Published 12 Jan 2016

High Sugar Consumption Linked to Breast Cancer
If you overheard a conversation in which a highly addictive, white, powdery substance was being implicated in numerous deaths, you might think the discussion was about street drugs. You might be surprised to discover that lethal substance is actually sugar.
 
Volumes of research have been published on the widespread damage sugar causes in the body.
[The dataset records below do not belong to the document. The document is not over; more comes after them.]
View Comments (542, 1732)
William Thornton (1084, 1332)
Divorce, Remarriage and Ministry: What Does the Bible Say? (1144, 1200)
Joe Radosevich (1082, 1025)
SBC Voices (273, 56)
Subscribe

Now, a National Institutes of Health–funded study conducted by the University of Texas found that high sugar consumption (the amount in a typical Western diet) is linked to an increase in breast cancer tumor growth and spread of cancer.
 
The study, reported in the January 2016 edition of the medical journal Cancer Research found that sucrose intake comparable with levels of Western diets led to increased tumor growth and metastasis, when compared with a non-sugar starch diet. The researchers determined that fructose derived from the sucrose was responsible for facilitating lung metastasis and the production in breast tumors.
 
According to the American Cancer Society (ACS), breast cancer is the second most common cancer among American women behind skin cancers. It’s also the second leading cause of cancer death in women, exceeded only by lung cancer. The ACS estimated that more than 40,000 women died from breast cancer in 2015. During the same year, an estimated 231,840 new cases of invasive breast cancer were diagnosed in women. Additionally, more than 60,000 new cases of carcinoma in situ—the non-invasive early form of breast cancer—were diagnosed in 2015.
 
Sugar is found in virtually all processed, packaged and prepared foods consumed in the U.S. and around the world. Industrial sugar processing has increased individual consumption of this lethal sweetener by 25 times over the last century. According to the U.S. Department of Agriculture, per capita consumption of caloric sweeteners such as sucrose (table sugar) and high-fructose corn syrup increased 43 pounds or 39 percent, between 1950-59 and 2000. Each American consumed an average 152 pounds of sugar annually—the equivalent of 52 teaspoons of added sugars daily. This is over and above the naturally-occurring sugars present in fruit, vegetables, grains and legumes, which provide more than enough sugar in our daily diets.
 
Excess sugar has been linked to a host of diseases and disorders that have reached epidemic proportions and it appears that breast cancer can be added to that list. The ACS forecasts that approximately one in eight women in the U.S. will develop invasive breast cancer during their lifetime. Tragically, one in 36 women will die from the disease.
 
While it is impossible to determine the number of breast cancer diagnoses linked to sugar consumption, it’s easy to reduce sugar consumption and reduce your exposure to a number of sugar-related health problems. By taking charge of your food choices, reading labels on packages, avoiding fast foods and most restaurant menu items and reducing your consumption of alcohol and canned or bottled beverages, you will cut out many pounds of sugar annually. Treat your sweet tooth occasionally with delicious fresh fruit and see how much better you feel once the sugar monkey is off your back.